No. I don’t think so because most people think they should start with the 21-centimeter line but that comes later.

DeVorkin:

But this is really where you began?

van de Hulst:

Yes, right.

DeVorkin:

So then later on your continued contact with Oort then helped to develop that?

van de Hulst:

Yes and indeed what happened is that we held an inter-university colloquium on the interstellar dust or smoke, as I felt it should be called to remain in line with the chemical terminology. We had these inter-university meetings still going on, organized by the Netherlands Astronomical Society.

DeVorkin:

During the occupation?

van de Hulst:

Yes, right.
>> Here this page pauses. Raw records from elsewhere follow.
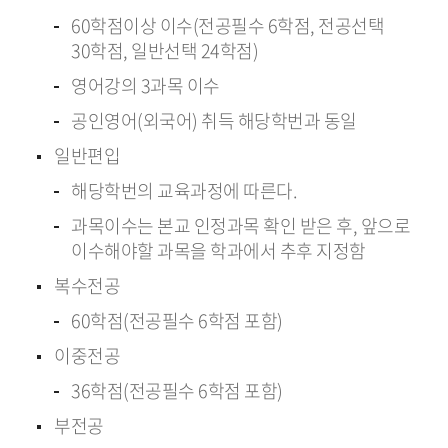
60학점이상 이수(전공필수 6학점, 전공선택
30학점, 일반선택 24학점)
영어강의 3과목 이수
공인영어(외국어) 취득 해당학번과 동일
일반편입
해당학번의 교육과정에 따른다.
과목이수는 본교 인정과목 확인 받은 후, 앞으로
이수해야할 과목을 학과에서 추후 지정함
복수전공
60학점(전공필수 6학점 포함)
이중전공
36학점(전공필수 6학점 포함)
부전공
So that was the first publication of this work the growth rate and then Oort and I started to write a paper so I got to know Oort’s method of work.

DeVorkin:

You got your Ph.D. at Utrecht, but when were you officially at Leiden?

van de Hulst:

I was never officially at Leiden at that time. I just had a kind of an informal fellowship to visit Leiden occasionally. In fact it amounted to a travel grant to take the train for the thirty miles. But at that time it took a fair time to take the train because of war conditions. Once, part of a bridge was damaged and couldn’t be repaired.

DeVorkin:

What was the transition from the growth of interstellar molecules and grains to the neutral hydrogen atom?

van de Hulst:

Of course I was writing a thesis, this was all pre Ph.D. In fact, since the university had stopped the exams had stopped and I took my Master’s Degree exam only in 1945. The Doctor’s degree I got in ‘46, so that was kind of delayed. But during that time I was working on the thesis and had of course a far too ambitious program to write something which would include everything about interstellar matter. So I included a lot about interstellar gas and a lot about interstellar grains and about the distribution, and about reddening, everything. And since I had done that at a certain time Oort again was the man who suggested that one of these national colloquia should be dedicated to this new possibility of receiving radio waves from space. He then personally asked me to do the theoretical side of it because he knew of my background. And so as part of that work I also started to look at the lines. It was the obvious thing to do but it fitted also into that grandiose scheme of writing a thesis containing everything.

DeVorkin:

That certainly fits. Well that concludes this half hour and I really appreciate it.

[1]Sullivan has been interviewing many astronomers associated with the growth of radio astronomy, and did interview van de Hulst.